Speechwriting: Corporate, Weddings, Retirement


We Are What We Read: Consuming Words?

That is not true, is it? We are what we eat, right? That's true too, but I'm a writer who reads a lot. I'm not a dietitian.

It is true. All of us choose to read some books, and, depending on our jobs, read other things to keep in the know. What do we choose?
Eclectic readers are rare. The truly broad-listed reader who has also strong convictions about what is truth seems hard to find.

I'm a runner. I read a lot of running books and magazines. I know about the sport from several angles even though I'm not especially fast. I'm a poet, and, like running, reading things relating to poetry. I'm hopefully going to help with a chess class at my church. I should do some reading on opening and endgames to refresh my mind.

I'm also a Christian, which, I'm realizing as I write this, I do not read enough about God. I do go in spurts, but lately, have not chased information about my faith. A little reading of Scripture here and there, but that's just playing around, not serious study.

One friend is a voracious political blog reader. I asked him the other day what else he reads. Nothing else. No wonder he is pessimistic. He knows well that no president can change the hearts of Mankind, so he knows that when the Barack Obama honeymoon is over, life returns to talks of war, oil prices and demonizing.

Another friend reads only fantasy. His real world relationships are weak, but he can tell you about the ten planets of Jujube and which is inhabited by the Ipsidoodles.

One friend, a particular religious one, reads only authors approved by his friends. There is no committee that censors his list; he is free to read whatever he likes. Still, he reads books that agree with his slant, and he is predisposed to agree. At first, he seems the broadest minded of all my friends, being extremely well-read, but his reading list repeats itself. Same books, same magazines, just with different titles and authors.

What does our reading list tell us? Our obsessions? What we are brave enough to read? Does the history buff ever read the comics? What if my blog reading friend picked up a collection of Victorian plays? What would happen?

I once read several dictionaries purposely. These were ones focused on unusual words. I read one dictionary backwards, just to see what would happen.

Are Bushaters only reading Bush-hate books? Did McCain fans read Obama-love books?

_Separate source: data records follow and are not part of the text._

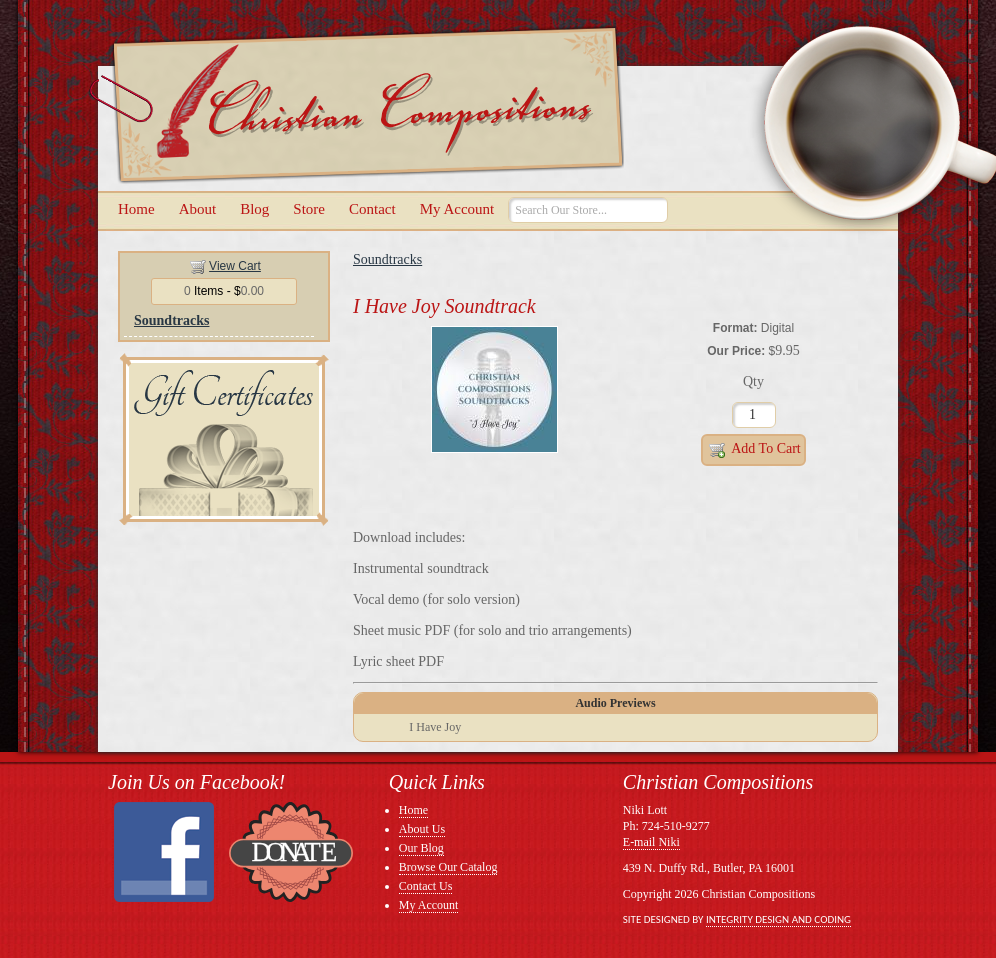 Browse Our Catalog (448, 867)
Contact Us (426, 886)
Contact (372, 209)
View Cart (235, 266)
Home (136, 209)
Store (309, 209)
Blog (254, 209)
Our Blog (421, 848)
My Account (457, 209)
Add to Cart (753, 450)
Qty (753, 381)
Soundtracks (171, 320)
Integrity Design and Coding (778, 919)
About (198, 209)
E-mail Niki (651, 842)
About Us (422, 829) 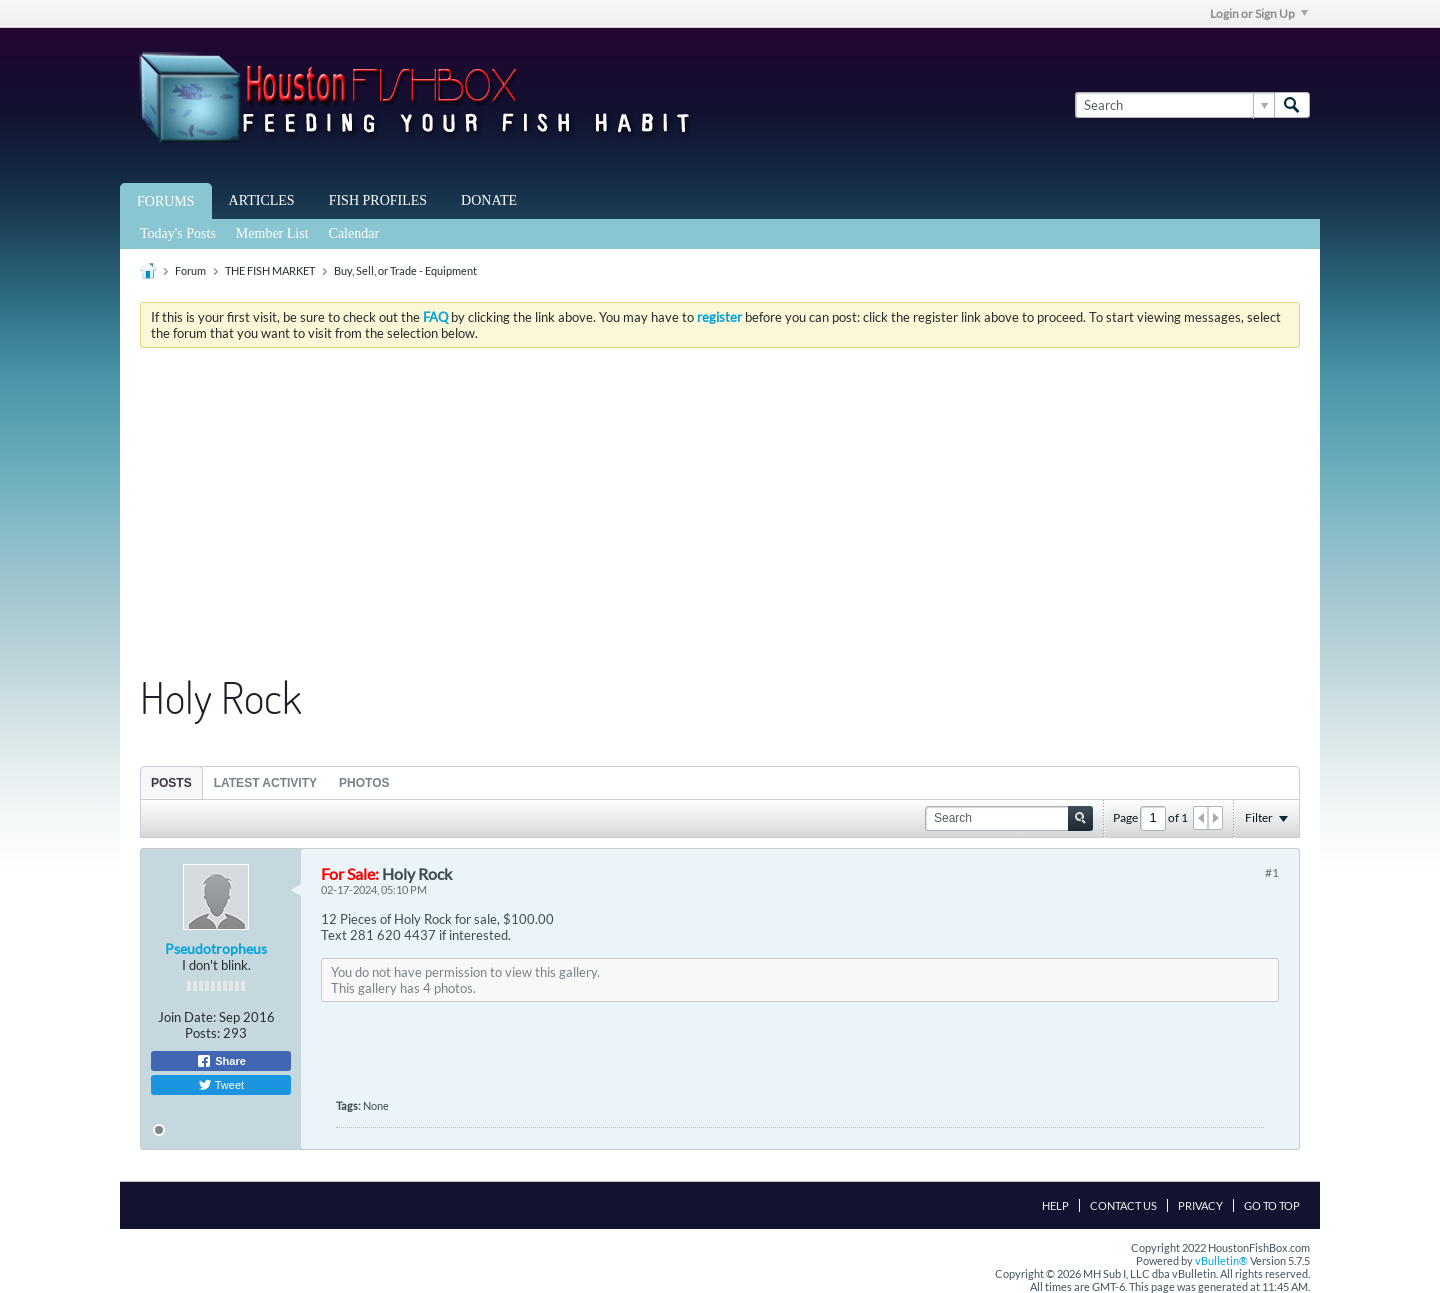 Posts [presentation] (171, 783)
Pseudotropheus (216, 948)
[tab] (171, 782)
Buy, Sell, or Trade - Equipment (405, 270)
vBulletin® (1221, 1260)
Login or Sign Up (1259, 13)
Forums (166, 201)
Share (221, 1061)
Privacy (1200, 1205)
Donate (489, 200)
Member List (272, 233)
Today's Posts (178, 233)
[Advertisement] (720, 513)
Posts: (202, 1033)
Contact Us (1123, 1205)
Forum (190, 270)
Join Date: (187, 1017)
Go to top (1272, 1205)
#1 (1272, 872)
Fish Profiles (378, 200)
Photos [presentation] (364, 783)
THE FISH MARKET (270, 270)
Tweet (221, 1085)
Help (1055, 1205)
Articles (262, 200)
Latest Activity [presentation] (265, 783)
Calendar (354, 233)
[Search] (1174, 105) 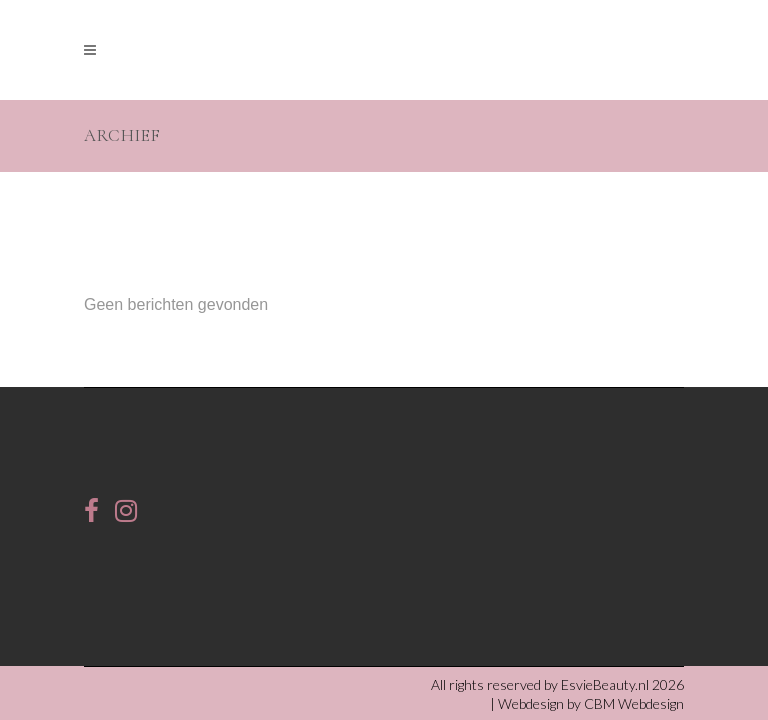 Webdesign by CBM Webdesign (591, 633) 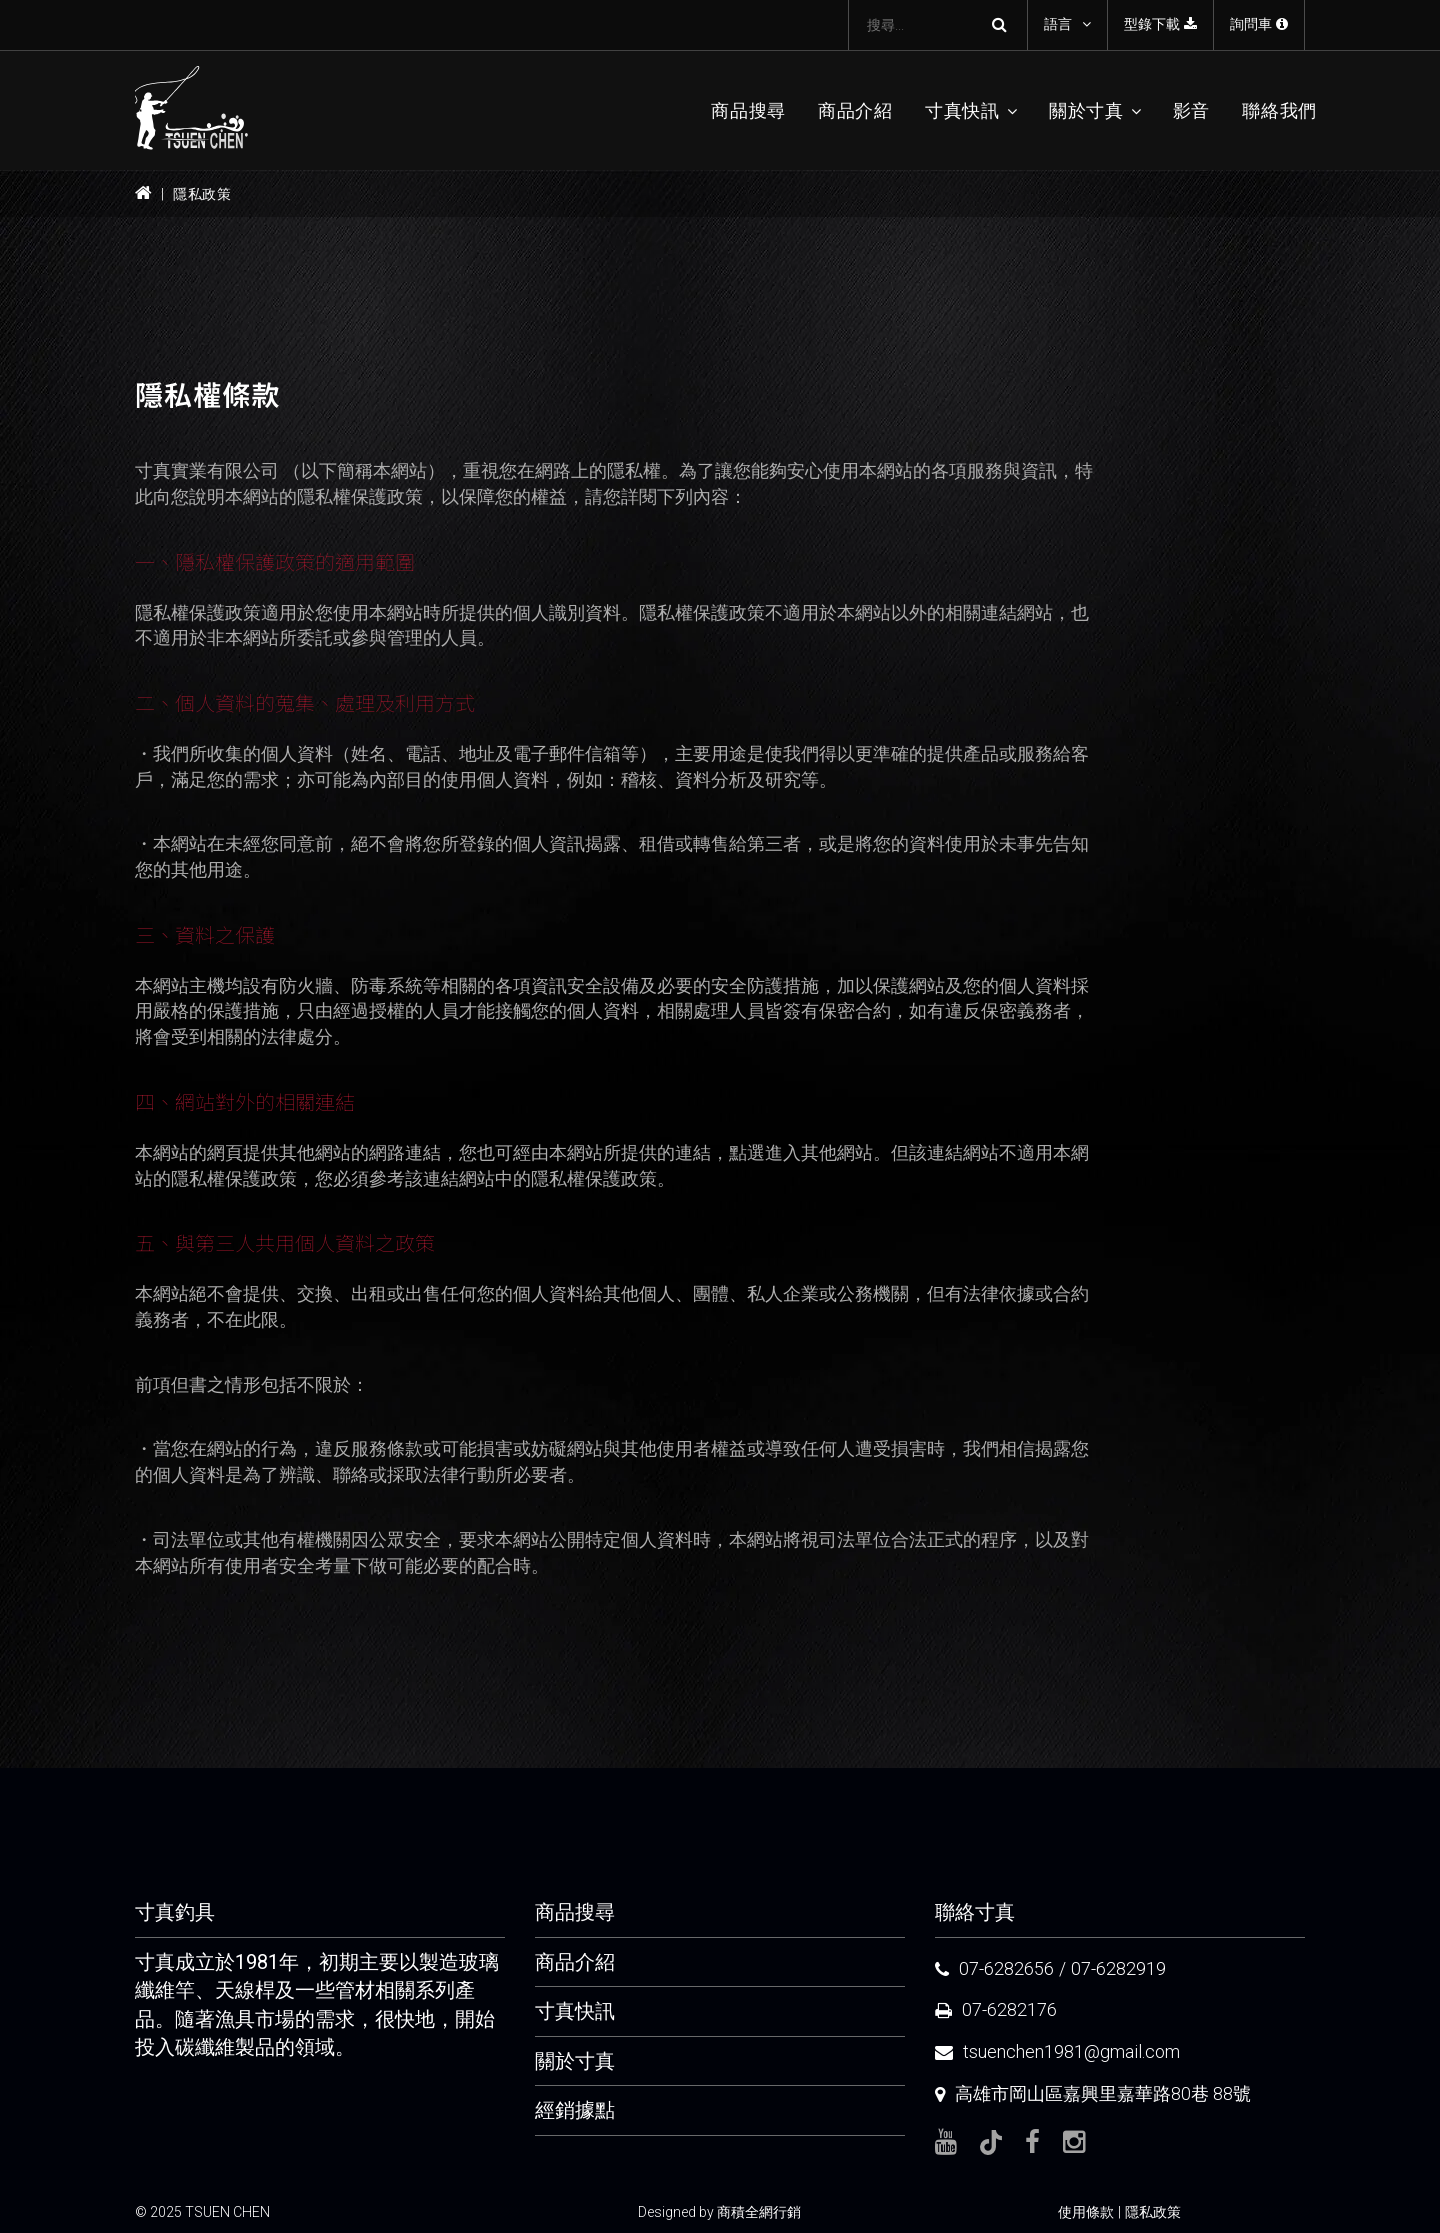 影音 (1191, 110)
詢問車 (1259, 24)
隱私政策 (1153, 2212)
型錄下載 (1160, 24)
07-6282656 (1006, 1968)
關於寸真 (1086, 110)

What is as telling is what is missing from our reading list. Does the conservative Christian subscribe to Sojourners? Does the liberal Christian read John Piper books?

Most of us who call ourselves eclectic readers are not all that eclectic, I think. It sounds good, but isn't true. A quick look at what we have read, and perhaps reviewed (for those of us foolishly compelled to discuss books by writing reviews), in the last 2-3 months can answer this.

Whatever excuses we have about why we read what we read, consider the next book carefully. Make it worth the time.